High-Precision Indoor Positioning for Drone Based on EfficientNetV2 and CNN
High-Precision Indoor Positioning for Drone Based on EfficientNetV2 and CNN
Tao Xiong,Bo Yang,Xinchun Jia
TLDR
A new positioning scheme that uses an EfficientNetV2 classification model and a Convolutional Neural Network regression model to overcome signal interference in indoor environments and effectively improving positioning accuracy is proposed.
摘要
With the development of smart hardware devices and the increasing demand for indoor positioning, Wi-Fi Re-ceived Signal Strength Indicator (RSSI)-based fingerprinting has become a simple and low-hardware requirement method for indoor positioning. However, in complex indoor environments, signal attenuation and multipath effects can severely interfere with wireless signal propagation, thereby reducing positioning accuracy. This paper proposes a new positioning scheme that uses an EfficientNetV2 classification model and a Convolutional Neural Network (CNN) regression model.
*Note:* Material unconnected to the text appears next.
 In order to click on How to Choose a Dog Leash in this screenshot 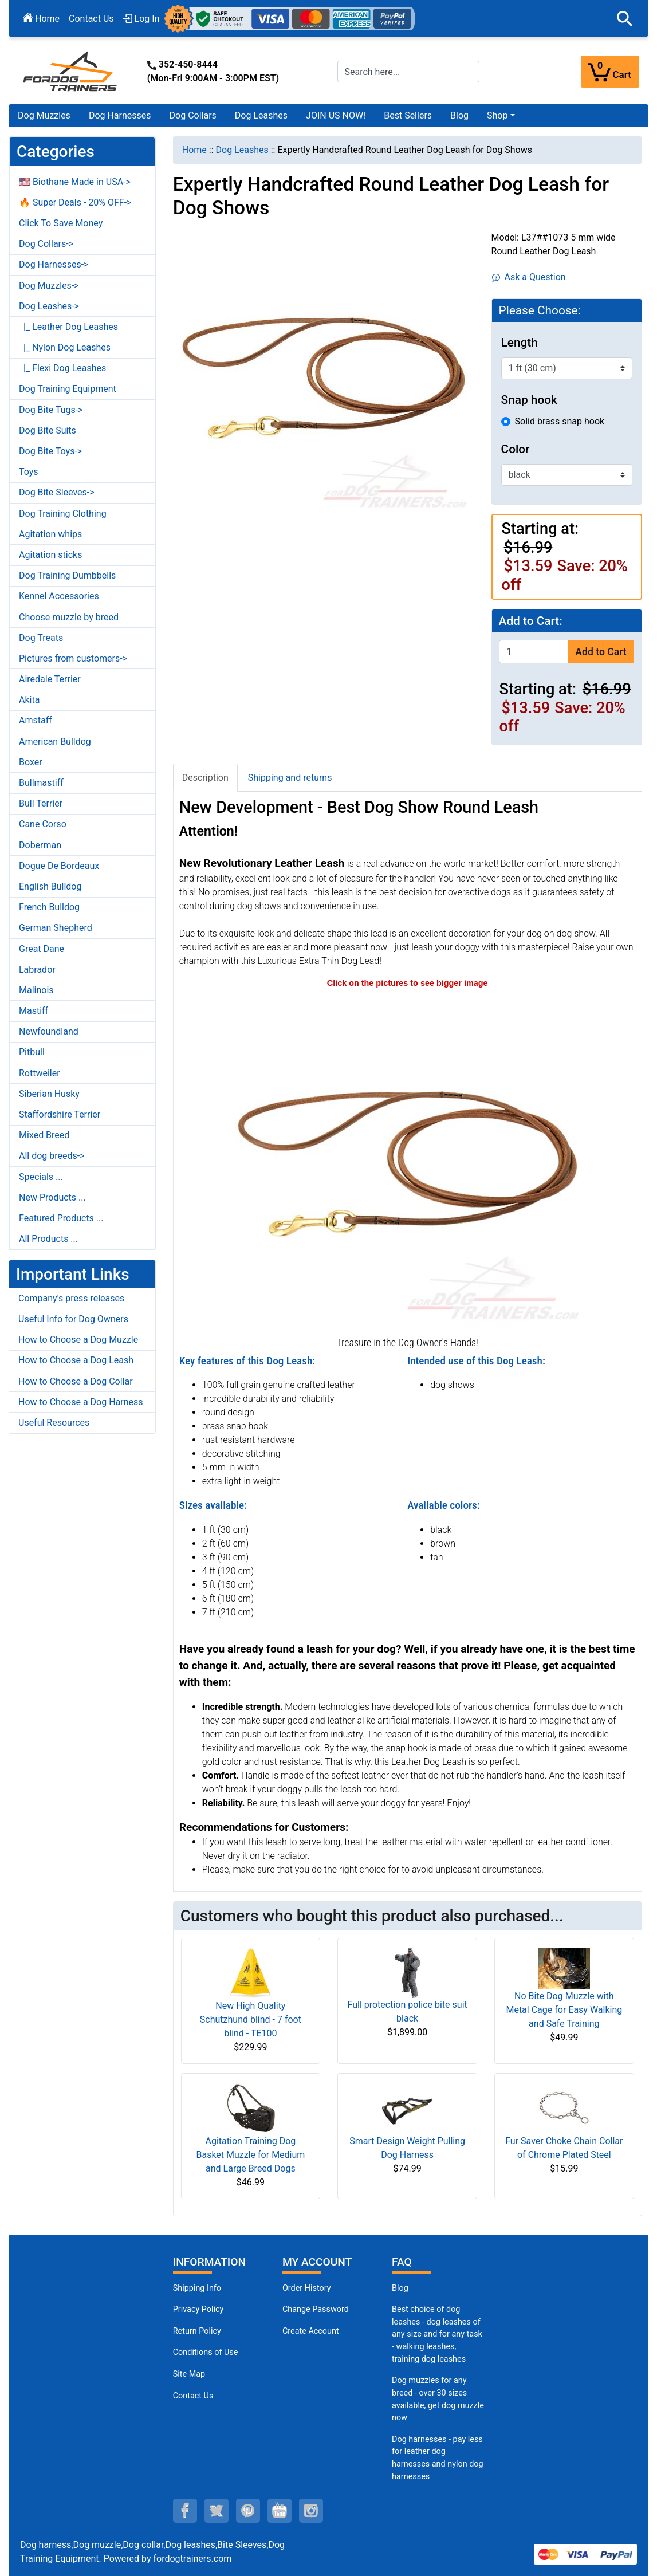 , I will do `click(75, 1360)`.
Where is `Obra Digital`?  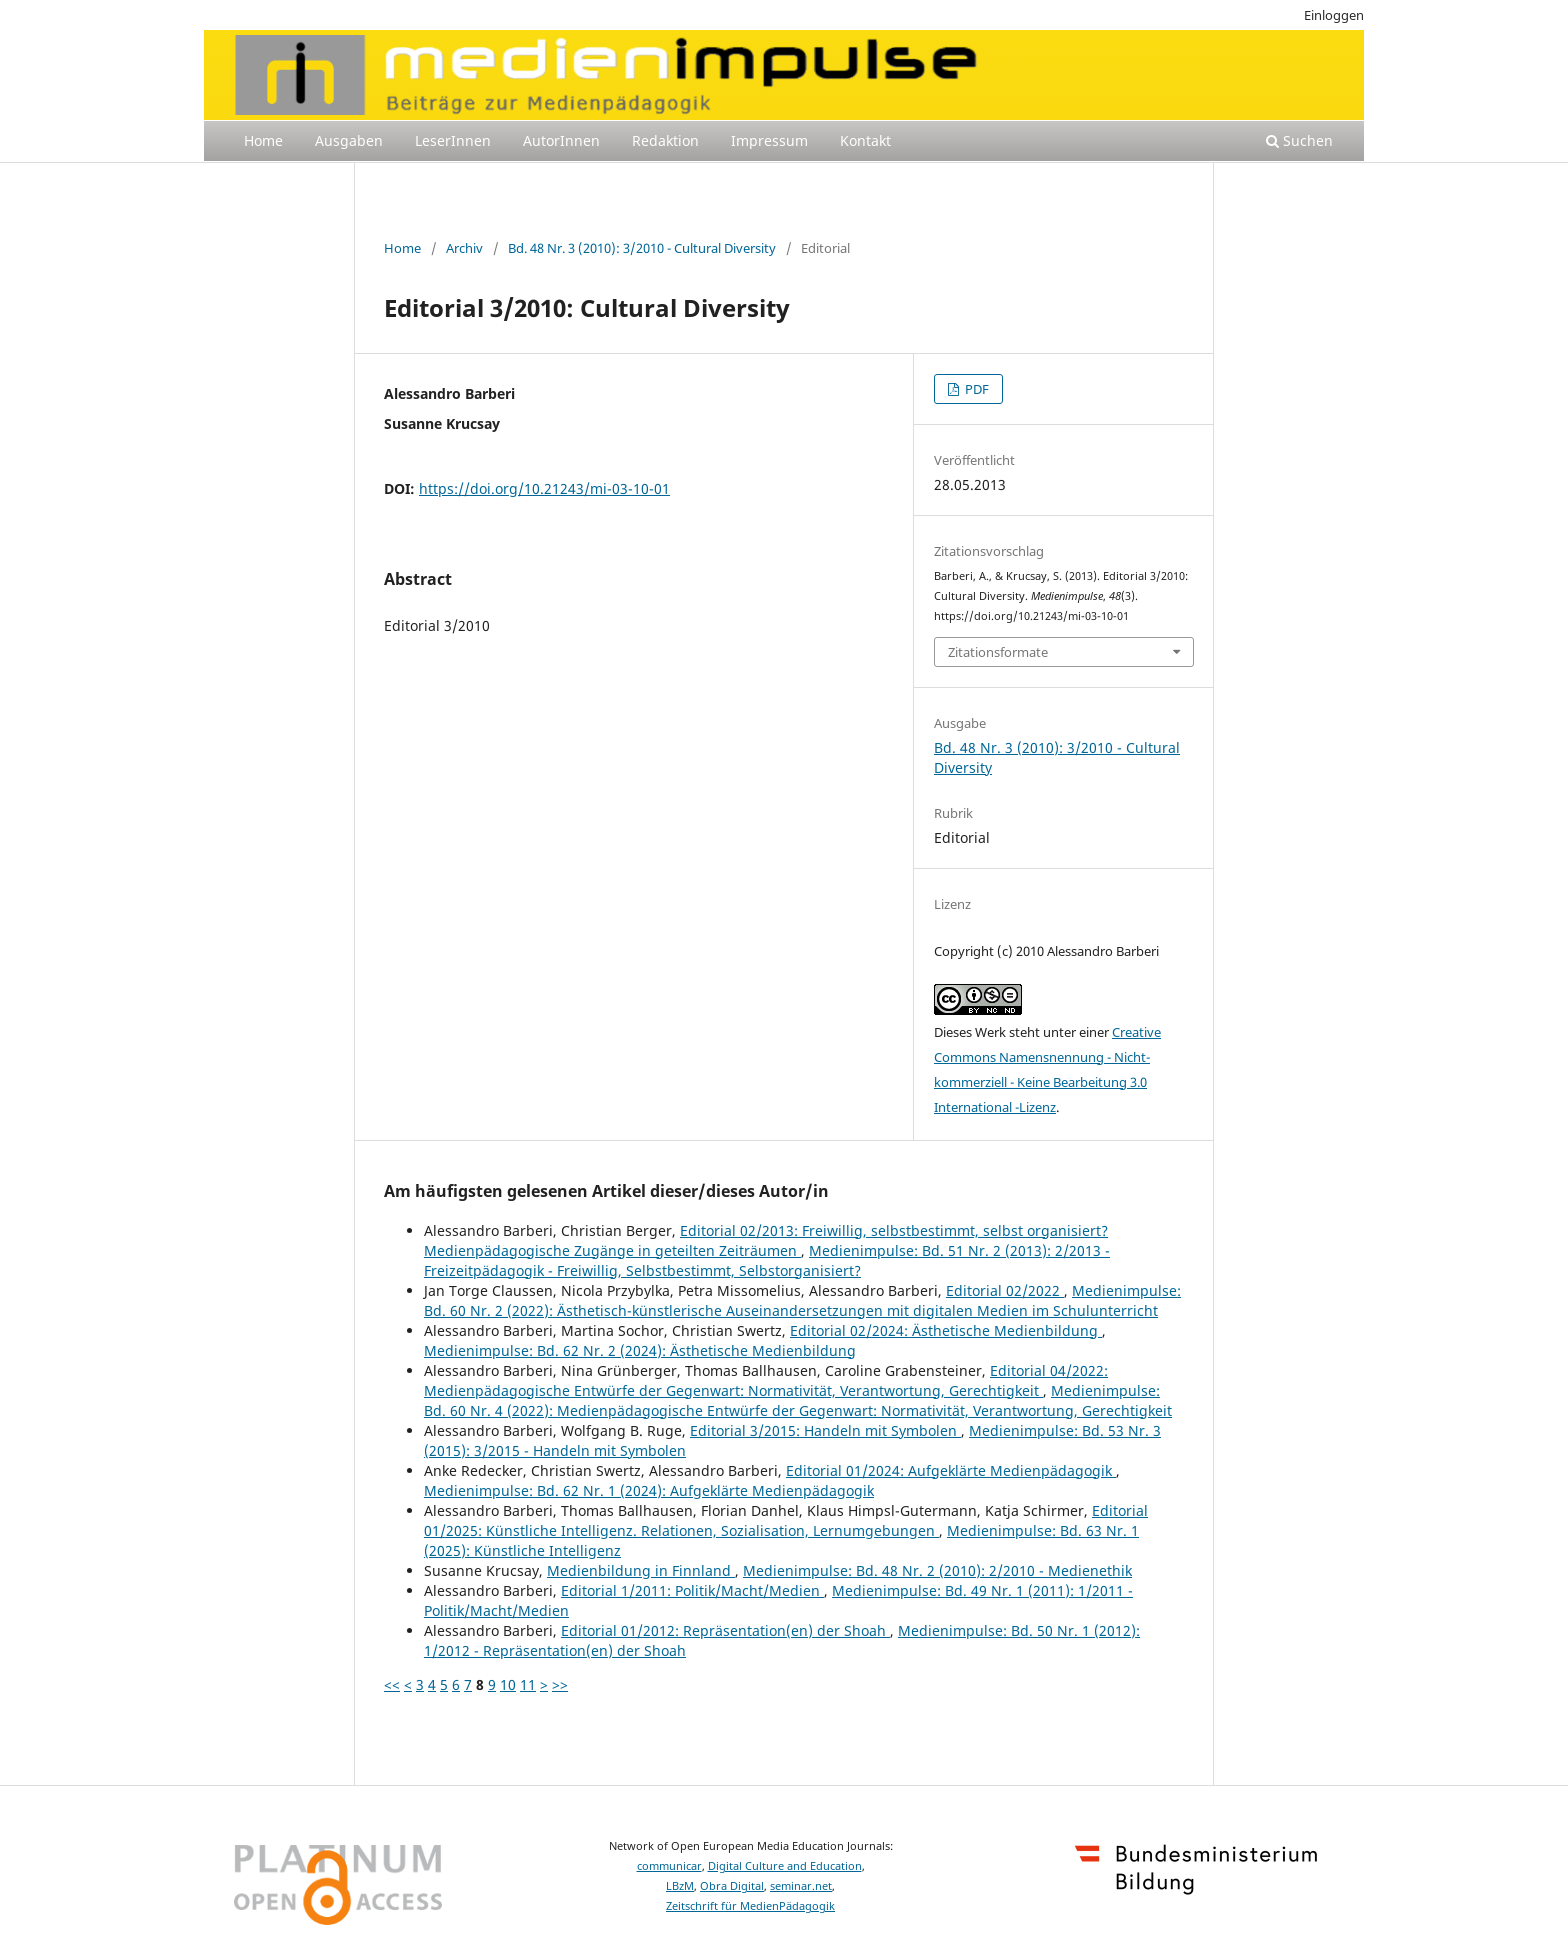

The scheme first converts RSSI values into feature maps, then uses the EfficientNetV2 model to classify the wall where the drone is located, narrowing down the positioning area. Then the feature maps are input into the proposed CNN model to estimate three-dimensional coordinates and improve positioning accuracy. Experimental results show that the proposed method achieves an average error of 2.01 meters in three-dimensional positioning Euclidean distance, compared to 2.14 meters for the traditional method, resulting in a 6.07 % improvement in positioning accuracy. These results demonstrate the advantages of the new method in overcoming signal interference in indoor environments and effectively improving positioning accuracy.